La novità del Natale, la novità di questa vita nuova del figlio, è che deve essere concreta per essere vita cristiana che illumina il modo di organizzare la vita nel dettaglio. La vita cristiana non è solamente una filosofia e il cristianesimo è un criterio ispirato, sapienziale: chi vive dentro un matrimonio sa che si tratta di fare cose molto concrete, e farle bene, secondo cioè lo spirito di Dio. L’incarnazione ci fa presente che ogni dettaglio della nostra esistenza deve essere vissuto secondo una sapienza che è pratica e concreta. Spesso invece viviamo un tipo di fede molto “schizofrenica”, cioè molto lontana dalla concretezza: abbiamo dei grandi principi ma in concreto non li viviamo e in questo momento invece sarebbe fondamentale poter vivere in questa maniera perché, diversamente dalle epoche precedenti, attualmente noi ci troviamo anche come Chiesa ad affrontare delle questioni che il Vangelo non ha mai affrontato. Immaginate solamente come affrontare in maniera possibile, concreta tutto quello che è oggi l’identità sessuale dei giovani, per esempio. Come aiutarli per fare in modo che non rispondono solamente come gli amish, come dei fondamentalisti: si fa così e basta.
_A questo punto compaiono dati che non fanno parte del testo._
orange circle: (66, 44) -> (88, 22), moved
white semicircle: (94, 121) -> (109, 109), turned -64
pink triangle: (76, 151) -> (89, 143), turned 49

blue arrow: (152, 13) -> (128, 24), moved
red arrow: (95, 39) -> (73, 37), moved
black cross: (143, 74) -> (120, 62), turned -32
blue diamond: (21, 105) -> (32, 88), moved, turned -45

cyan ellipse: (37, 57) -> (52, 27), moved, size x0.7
Bisogna far crescere nei cristiani di oggi una Sapienza che consenta di fronteggiare, di bonificare, di redimere tutte le cose storte che questo mondo ci propone, valutarle, non condannandole ma trasformandole. Per fare questo ci vuole un grande livello di cristianesimo che entri non solo nella nostra carne ma nella carne del mondo.
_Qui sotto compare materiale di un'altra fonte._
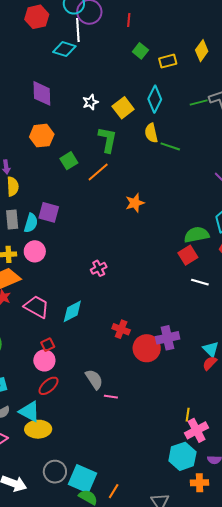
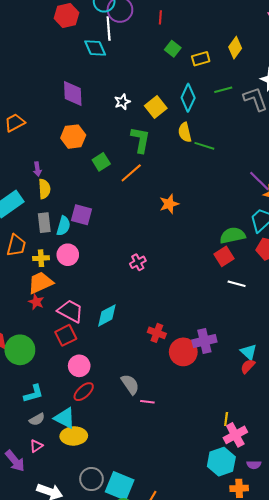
cyan diamond: (64, 49) -> (95, 48), turned 50
green line: (199, 103) -> (223, 90), moved
pink cross: (99, 268) -> (138, 262), moved
red square: (48, 345) -> (66, 335), moved, size x1.5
Infine il cristianesimo in un matrimonio ci consente di poter vivere dentro tutte le grandi sfide che il matrimonio e una famiglia impone, senza fuggire, senza maledire il giorno in cui noi siamo nati. Io vedo tantissime famiglie in difficoltà perché il matrimonio esige la santità e la santità significa l’eroismo. E lo esige secondo me molto più di quanto non lo esiga per esempio essere prete.
Ora è chiaro che anche la vita cristiana è un entrare in una comunione sponsale con la storia, con la realtà, con il mondo che è lontano, e noi dobbiamo portare questa vittoria. Questa vittoria dice che Cristo ha condannato il peccato nella carne cioè ha vinto “in trasferta”, ha vinto su un campo in cui la carne è assolutamente prevalente.
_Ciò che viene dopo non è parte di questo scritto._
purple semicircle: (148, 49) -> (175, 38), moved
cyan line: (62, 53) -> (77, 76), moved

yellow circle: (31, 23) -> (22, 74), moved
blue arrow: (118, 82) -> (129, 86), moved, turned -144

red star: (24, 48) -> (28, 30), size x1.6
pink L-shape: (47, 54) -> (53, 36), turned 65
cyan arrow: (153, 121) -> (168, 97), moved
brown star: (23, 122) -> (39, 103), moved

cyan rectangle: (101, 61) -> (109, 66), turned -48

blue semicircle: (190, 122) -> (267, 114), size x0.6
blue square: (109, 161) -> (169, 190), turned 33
La storia sfida la Chiesa perché nuovamente certe cose cambiano direzione, colore, modalità e noi abbiamo bisogno di farci carne senza essere dominati dalla carne. Come avete sentito anche Gesù deve spiegare a Giuseppe e a Maria che tante cose non le sanno: loro si arrabbiano perché era evidente che Gesù avesse sbagliato! E invece no, non aveva sbagliato! C’era qualcosa che loro non comprendevano. Allora uno si deve mettere in preghiera: Maria meditava queste cose nel suo cuore. Allora Gesù cresce, il cristianesimo cresce, in età sapienza e grazia. Non può crescere se non attraverso queste battaglie e quindi noi dobbiamo pregare per ciascuno di noi, per le famiglie che vivono eroicamente la loro vita e devono mettere insieme il pranzo con la cena, ma non solo, devono educare i loro figli e portare avanti la loro alleanza matrimoniale.